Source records
○ ○ ○ ○ ○
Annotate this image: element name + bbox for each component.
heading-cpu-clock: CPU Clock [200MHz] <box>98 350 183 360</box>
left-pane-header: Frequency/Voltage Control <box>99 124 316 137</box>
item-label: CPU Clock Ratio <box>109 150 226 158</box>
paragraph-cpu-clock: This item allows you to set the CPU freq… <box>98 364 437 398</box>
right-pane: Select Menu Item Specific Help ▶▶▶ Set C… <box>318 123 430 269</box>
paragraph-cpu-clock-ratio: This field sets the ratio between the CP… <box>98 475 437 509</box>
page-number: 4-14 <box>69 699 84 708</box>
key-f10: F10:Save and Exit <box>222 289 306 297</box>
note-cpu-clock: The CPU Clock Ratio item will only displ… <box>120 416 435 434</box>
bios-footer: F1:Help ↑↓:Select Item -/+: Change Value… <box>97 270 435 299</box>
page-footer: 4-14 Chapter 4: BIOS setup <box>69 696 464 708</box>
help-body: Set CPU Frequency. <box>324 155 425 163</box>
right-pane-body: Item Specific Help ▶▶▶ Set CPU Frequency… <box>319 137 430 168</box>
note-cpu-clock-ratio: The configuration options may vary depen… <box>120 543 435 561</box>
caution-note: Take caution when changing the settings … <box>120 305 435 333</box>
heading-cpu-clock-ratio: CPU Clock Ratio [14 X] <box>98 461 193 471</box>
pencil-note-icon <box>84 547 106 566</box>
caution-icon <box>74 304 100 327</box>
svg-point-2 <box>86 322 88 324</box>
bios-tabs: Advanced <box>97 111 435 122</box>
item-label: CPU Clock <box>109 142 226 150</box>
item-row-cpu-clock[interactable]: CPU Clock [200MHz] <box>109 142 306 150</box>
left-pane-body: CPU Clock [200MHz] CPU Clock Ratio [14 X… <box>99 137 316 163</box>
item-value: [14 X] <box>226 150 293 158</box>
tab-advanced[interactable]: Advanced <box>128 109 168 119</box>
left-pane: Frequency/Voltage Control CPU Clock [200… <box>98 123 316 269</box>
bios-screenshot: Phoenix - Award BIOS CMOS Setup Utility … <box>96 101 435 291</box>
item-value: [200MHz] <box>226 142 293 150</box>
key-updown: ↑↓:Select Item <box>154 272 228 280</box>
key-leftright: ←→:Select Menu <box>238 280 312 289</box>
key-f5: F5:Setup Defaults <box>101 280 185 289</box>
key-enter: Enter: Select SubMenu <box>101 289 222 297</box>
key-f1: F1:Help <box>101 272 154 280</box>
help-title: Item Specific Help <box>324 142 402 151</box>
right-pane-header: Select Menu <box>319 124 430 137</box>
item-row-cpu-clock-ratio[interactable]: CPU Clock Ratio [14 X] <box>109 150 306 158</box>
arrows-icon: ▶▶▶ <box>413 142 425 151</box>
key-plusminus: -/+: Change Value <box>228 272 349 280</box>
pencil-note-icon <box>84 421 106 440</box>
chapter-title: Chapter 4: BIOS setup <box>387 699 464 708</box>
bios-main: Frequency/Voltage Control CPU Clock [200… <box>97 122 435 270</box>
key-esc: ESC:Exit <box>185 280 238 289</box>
○ ○ ○ ○ ○
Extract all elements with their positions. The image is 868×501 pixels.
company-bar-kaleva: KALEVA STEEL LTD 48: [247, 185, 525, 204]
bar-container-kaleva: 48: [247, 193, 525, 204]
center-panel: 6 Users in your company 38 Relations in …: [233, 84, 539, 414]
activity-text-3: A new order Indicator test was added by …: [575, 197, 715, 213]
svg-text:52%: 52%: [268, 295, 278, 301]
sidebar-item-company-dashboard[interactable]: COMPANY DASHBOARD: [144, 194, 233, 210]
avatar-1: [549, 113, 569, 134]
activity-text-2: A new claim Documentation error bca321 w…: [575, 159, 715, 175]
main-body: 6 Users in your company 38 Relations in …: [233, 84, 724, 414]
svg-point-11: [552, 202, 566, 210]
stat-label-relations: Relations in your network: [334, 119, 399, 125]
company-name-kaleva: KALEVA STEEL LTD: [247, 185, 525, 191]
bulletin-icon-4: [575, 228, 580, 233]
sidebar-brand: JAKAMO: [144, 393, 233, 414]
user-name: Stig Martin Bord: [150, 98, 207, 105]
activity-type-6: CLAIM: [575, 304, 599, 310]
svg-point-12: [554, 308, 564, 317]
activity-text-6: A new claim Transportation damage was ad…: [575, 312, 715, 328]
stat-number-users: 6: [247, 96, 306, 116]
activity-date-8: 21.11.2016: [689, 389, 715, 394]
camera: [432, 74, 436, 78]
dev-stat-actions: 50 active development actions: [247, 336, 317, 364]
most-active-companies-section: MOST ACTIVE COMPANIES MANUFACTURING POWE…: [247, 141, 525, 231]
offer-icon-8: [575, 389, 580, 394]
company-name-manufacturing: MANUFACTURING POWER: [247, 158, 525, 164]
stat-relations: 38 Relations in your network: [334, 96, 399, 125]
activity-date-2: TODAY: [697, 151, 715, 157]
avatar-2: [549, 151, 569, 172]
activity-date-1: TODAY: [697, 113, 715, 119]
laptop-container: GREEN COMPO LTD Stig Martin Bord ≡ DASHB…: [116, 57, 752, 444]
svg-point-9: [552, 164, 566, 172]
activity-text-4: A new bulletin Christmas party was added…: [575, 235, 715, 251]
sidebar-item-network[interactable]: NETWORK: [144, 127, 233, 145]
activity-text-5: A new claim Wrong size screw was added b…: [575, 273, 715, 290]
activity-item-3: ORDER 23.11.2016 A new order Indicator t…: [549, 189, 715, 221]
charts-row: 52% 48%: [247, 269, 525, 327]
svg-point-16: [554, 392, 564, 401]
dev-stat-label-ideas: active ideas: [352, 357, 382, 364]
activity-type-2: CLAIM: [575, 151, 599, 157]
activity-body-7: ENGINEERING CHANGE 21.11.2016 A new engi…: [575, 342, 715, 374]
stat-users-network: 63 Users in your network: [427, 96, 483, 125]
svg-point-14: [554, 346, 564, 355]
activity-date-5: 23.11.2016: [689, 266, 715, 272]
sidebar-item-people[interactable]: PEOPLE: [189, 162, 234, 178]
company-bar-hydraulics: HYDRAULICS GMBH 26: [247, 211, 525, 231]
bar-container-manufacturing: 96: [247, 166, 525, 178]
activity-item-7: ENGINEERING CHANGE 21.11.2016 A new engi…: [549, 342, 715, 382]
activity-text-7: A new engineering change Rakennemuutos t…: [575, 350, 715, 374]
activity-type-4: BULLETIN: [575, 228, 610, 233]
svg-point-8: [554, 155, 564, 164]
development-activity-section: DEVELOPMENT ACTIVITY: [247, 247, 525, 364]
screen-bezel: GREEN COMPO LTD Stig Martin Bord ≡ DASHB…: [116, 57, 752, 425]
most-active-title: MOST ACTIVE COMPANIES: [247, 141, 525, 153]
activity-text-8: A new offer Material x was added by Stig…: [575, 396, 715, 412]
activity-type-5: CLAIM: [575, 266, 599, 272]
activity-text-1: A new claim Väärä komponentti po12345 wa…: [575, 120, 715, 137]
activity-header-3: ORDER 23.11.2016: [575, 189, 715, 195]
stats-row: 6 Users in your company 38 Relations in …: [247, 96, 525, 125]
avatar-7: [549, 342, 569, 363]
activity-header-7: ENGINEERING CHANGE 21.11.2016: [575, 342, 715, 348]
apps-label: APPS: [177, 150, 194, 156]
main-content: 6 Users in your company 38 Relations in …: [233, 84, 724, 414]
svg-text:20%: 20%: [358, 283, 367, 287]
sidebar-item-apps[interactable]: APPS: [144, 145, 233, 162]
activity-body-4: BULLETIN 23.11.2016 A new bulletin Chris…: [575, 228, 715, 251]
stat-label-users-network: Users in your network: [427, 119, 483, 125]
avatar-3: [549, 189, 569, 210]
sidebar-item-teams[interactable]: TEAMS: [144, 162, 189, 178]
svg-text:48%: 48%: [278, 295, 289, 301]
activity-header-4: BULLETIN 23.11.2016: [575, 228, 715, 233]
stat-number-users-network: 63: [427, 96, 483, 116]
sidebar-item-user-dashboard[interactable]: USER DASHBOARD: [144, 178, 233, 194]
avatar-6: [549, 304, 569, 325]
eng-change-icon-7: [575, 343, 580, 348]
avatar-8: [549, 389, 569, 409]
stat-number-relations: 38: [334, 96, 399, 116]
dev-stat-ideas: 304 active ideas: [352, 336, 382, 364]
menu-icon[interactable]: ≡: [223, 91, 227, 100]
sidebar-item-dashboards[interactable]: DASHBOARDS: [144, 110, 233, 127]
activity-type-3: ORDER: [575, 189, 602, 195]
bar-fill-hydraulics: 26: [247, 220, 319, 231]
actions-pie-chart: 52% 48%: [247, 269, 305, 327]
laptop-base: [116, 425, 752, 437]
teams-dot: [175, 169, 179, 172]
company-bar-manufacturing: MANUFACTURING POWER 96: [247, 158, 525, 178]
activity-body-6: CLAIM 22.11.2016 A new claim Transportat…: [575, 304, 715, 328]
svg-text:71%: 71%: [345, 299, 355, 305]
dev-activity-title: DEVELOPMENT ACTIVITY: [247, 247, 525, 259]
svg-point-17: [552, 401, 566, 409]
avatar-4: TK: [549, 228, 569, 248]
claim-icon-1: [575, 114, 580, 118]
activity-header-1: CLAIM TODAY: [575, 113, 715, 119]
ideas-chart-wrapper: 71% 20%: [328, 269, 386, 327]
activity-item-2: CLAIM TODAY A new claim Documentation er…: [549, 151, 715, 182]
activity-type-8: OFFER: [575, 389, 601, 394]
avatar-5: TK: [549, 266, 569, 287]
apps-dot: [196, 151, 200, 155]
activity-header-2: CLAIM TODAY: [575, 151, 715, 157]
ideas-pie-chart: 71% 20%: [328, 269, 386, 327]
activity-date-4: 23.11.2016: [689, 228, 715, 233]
○ ○ ○ ○ ○
### AIM OF THE EXERCISE
How many of the lines above include the word "heading"? State that number and nothing else.

### RESPONSE TO THE EXERCISE
2